Hey ladies! Do you feel feel unattractive and undesirable when you line up at the local 5K? Does playing basketball make you feel wistful for the other balls you’d really like to play with? Well do not fear, dear ladies, because I am here to make sure you never, ever have to spend a single second of your life thinking about something other than being the best, bounciest sexbot you can possibly be.
The first thing you should do is get rid of your ratty old race t-shirts and ditch those baggy basketball shorts. We are going for super sexy sexiness here, so get yourself some yoga pants – because we all know that yoga pants equal insta-boners for miles around – and squeeze your boobs into a tiny tank top. The more skin showing, the better, because as one Cher Horowitz once said, “Sometimes you have to show a little skin. This reminds boys of being naked, and then they think of sex.”
Sometimes it takes more than bare skin to catch the eye of that special someone. Sometimes you have to be a little more overt when it comes to transmitting your desire to have the sexiest sex ever. It’s not enough to just flip your loose ponytail over your shoulder or to wave the tendrils of hair you so artfully freed from your pink Yankees cap away from your face. You want the object of your desire to know that you have both boobs and ass and you know how to use them, so start learning how to twist your torso so you can best display both of your womanly assets at the same time.
You’ll look sexy AND like you can kick ass at the same time! Just don’t try to run…or catch anything…or jump…or really do anything. You might obliterate your vertebrae if you move too much. (And for god’s sake, don’t grimace when you tear every muscle in your back. That’s so unsexy.)
Remember, the goal is to only look like you are enjoying yourself as an athlete. Your real goal is to make sure everyone who sees you wants to have sex with you, because that is the true mark of your worth as a woman. Anything less than a chorus of boners popping at immediate attention in your presence means you have failed.
We don’t want you to be too obvious about this, because as the whole world knows, there is nothing at all sexy about a woman who openly and frankly expresses her sexual desires. Because you are a proper woman, any sexiness you convey must be accidental. Letting people know that you are trying to be sexy on purpose just makes you look like a slut, and nothing tells people you aren’t interested in being sexy like looking like a slut. So remember, be natural and relaxed while twisting your spine in an S-shape and bending over at the waist to show off your magnificent tatas and your luscious booty. But for god’s sake, don’t look like you are trying too hard.
Be careful of being a try-hard when it comes to the actual sports themselves. You might be excited to show off your mad skills on the court, but be aware, a lot of guys will feel worse about themselves if you show that you are good at something. When you throw the ball, toss it with a floppy arm and when it only goes seven inches, squeal that you are soooo bad at sports, omg you guys!
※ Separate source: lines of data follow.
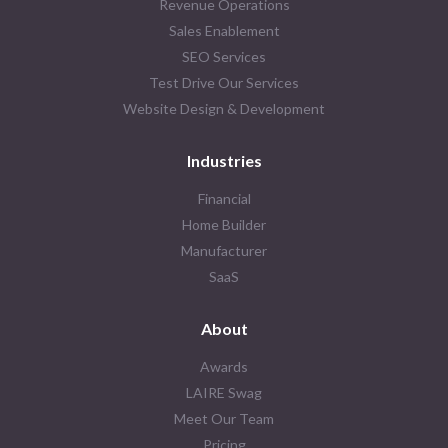
Revenue Operations
Sales Enablement
SEO Services
Test Drive Our Services
Website Design & Development
Industries
Financial
Home Builder
Manufacturer
SaaS
About
Awards
LAIRE Swag
Meet Our Team
Pricing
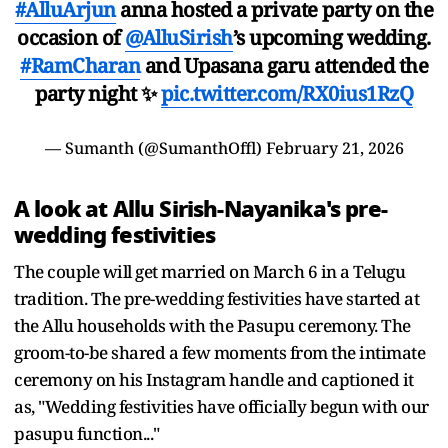
#AlluArjun
anna hosted a private party on the
occasion of
@AlluSirish
’s upcoming wedding.
#RamCharan
and Upasana garu attended the
party night ✨
pic.twitter.com/RX0ius1RzQ
— Sumanth (@SumanthOffl)
February 21, 2026
A look at Allu Sirish-Nayanika's pre-
wedding festivities
The couple will get married on March 6 in a Telugu
tradition. The pre-wedding festivities have started at
the Allu households with the Pasupu ceremony. The
groom-to-be shared a few moments from the intimate
ceremony on his Instagram handle and captioned it
as, "Wedding festivities have officially begun with our
pasupu function..."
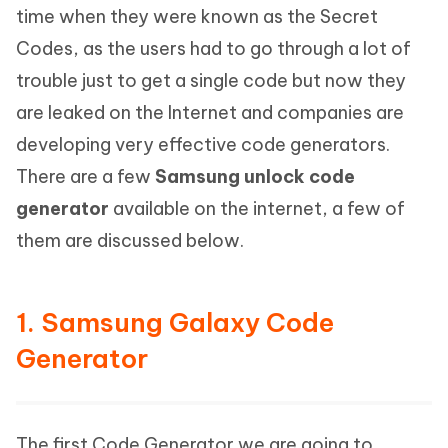
time when they were known as the Secret
Codes, as the users had to go through a lot of
trouble just to get a single code but now they
are leaked on the Internet and companies are
developing very effective code generators.
There are a few
Samsung unlock code
generator
available on the internet, a few of
them are discussed below.
1. Samsung Galaxy Code
Generator
The first Code Generator we are going to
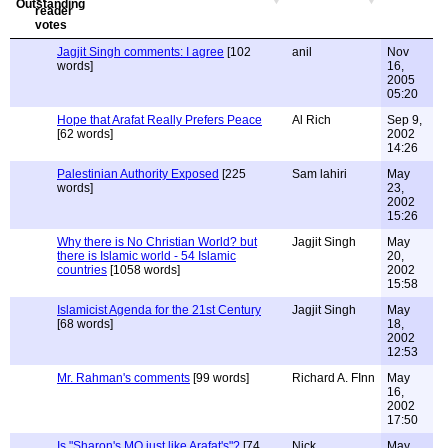
Jagjit Singh comments: I agree
[102
anil
Nov
words]
16,
2005
05:20
Hope that Arafat Really Prefers Peace
Al Rich
Sep 9,
[62 words]
2002
14:26
Palestinian Authority Exposed
[225
Sam lahiri
May
words]
23,
2002
15:26
Why there is No Christian World? but
Jagjit Singh
May
there is Islamic world - 54 Islamic
20,
countries
[1058 words]
2002
15:58
Islamicist Agenda for the 21st Century
Jagjit Singh
May
[68 words]
18,
2002
12:53
Mr. Rahman's comments
[99 words]
Richard A. FInn
May
16,
2002
17:50
Is "Sharon's MO just like Arafat's"?
[74
Nick
May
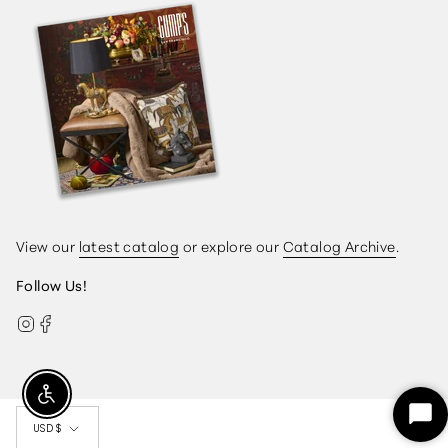
View our
latest catalog
or explore our
Catalog Archive
.
Follow Us!
Instagram
Facebook
Currency
Enable Accessibility
Sta
USD $
Ch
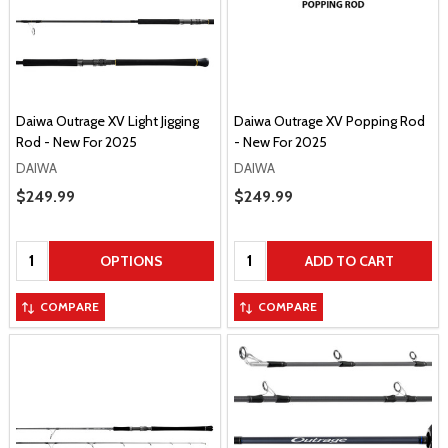
Daiwa Outrage XV Light Jigging
Daiwa Outrage XV Popping Rod
Rod - New For 2025
- New For 2025
DAIWA
DAIWA
Sale Price
$249.99
Sale Price
$249.99
Quantity:
Quantity:
OPTIONS
ADD TO CART
COMPARE
COMPARE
If you can, trip and fall down while giggle. (Your sexy superwoman pose will be very useful for this.) That will give him the perfect opportunity to exercise some chivalry, and you can show him that, despite your sexy superwoman pose, all you really need is a big strong man to take care of you.
So you’ve got your sexy sports outfit and your sexy ass-kicking pose down. Now we have to work on that gross sweating thing. As we all know, women do not sweat. We glisten and glow. If you sweat, you are doing Sexy Woman wrong. To avoid the dreaded full-blown sweat, don’t run too fast or work too hard. (Fortunately, your sexy superhero pose will help with that, like a built-in sweat repellant.) If you can, move just enough to cause a light sheen of sweat to form all over your body. That will give you that ultra-sexy shiny-skin look that lesser mortals have to use baby oil to achieve.
And there you have it! You will be the ultra-sexiest sexy sports girl anywhere you go. Never again will you have to endure the indignity of playing hard and getting sweaty and enjoying the thrill of pure sport by going head-to-head with equally skilled competitors, regardless of their gender. Now you can dedicate every waking moment of your life to making sure you are the sexiest sex-bomb to ever sex-bomb. After all, what more is there in life for us ladies?
(This post inspired by this oh-so-helpful “How to Be Sexy and Play Sports” guide. Thanks, Wikihow!)